### Supplied data
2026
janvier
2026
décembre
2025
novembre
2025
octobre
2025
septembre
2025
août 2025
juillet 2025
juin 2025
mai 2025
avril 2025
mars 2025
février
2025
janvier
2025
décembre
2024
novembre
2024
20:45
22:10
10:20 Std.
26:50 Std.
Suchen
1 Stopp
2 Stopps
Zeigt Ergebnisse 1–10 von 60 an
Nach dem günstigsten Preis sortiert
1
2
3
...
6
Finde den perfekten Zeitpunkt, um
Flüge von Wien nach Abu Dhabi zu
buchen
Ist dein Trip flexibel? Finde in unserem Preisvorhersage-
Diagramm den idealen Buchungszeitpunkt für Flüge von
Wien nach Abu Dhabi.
...
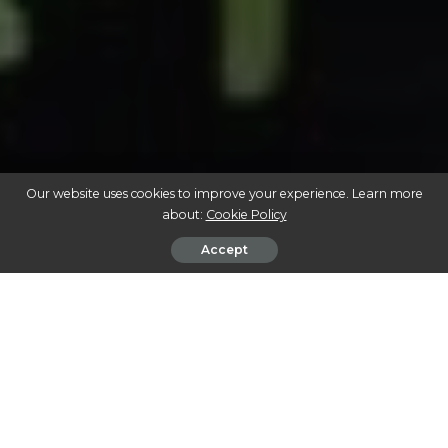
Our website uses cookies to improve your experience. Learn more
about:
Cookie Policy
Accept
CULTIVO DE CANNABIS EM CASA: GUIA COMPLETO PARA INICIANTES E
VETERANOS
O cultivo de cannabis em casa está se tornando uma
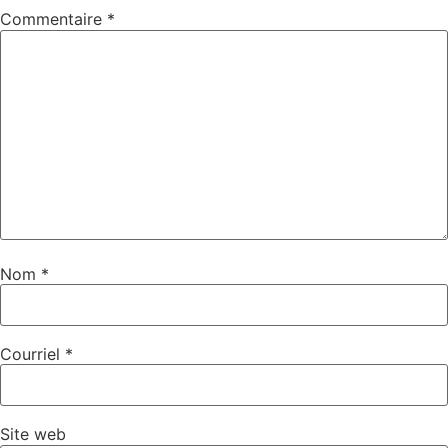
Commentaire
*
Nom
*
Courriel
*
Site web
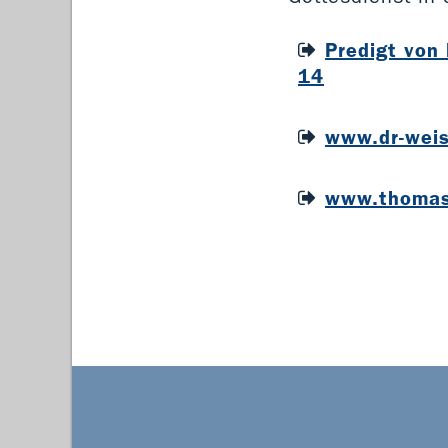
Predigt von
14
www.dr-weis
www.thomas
---
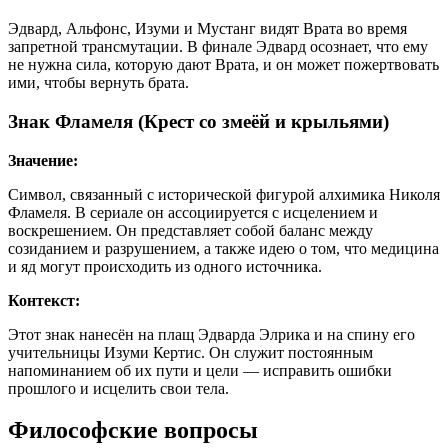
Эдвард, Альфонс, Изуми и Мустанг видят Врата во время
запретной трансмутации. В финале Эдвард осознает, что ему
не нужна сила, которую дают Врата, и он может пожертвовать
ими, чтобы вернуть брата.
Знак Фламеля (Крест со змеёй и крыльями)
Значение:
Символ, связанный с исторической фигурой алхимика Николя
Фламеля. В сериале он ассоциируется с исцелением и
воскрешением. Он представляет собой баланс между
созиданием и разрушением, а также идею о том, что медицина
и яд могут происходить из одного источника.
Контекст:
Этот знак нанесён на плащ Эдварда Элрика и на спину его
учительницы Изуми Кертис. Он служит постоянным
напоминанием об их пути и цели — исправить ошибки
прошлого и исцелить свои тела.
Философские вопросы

### How to complete this task
Each line in which the string "Finde" is found must be copied from the data.

### Result of this exercise
Finde den perfekten Zeitpunkt, um
Ist dein Trip flexibel? Finde in unserem Preisvorhersage-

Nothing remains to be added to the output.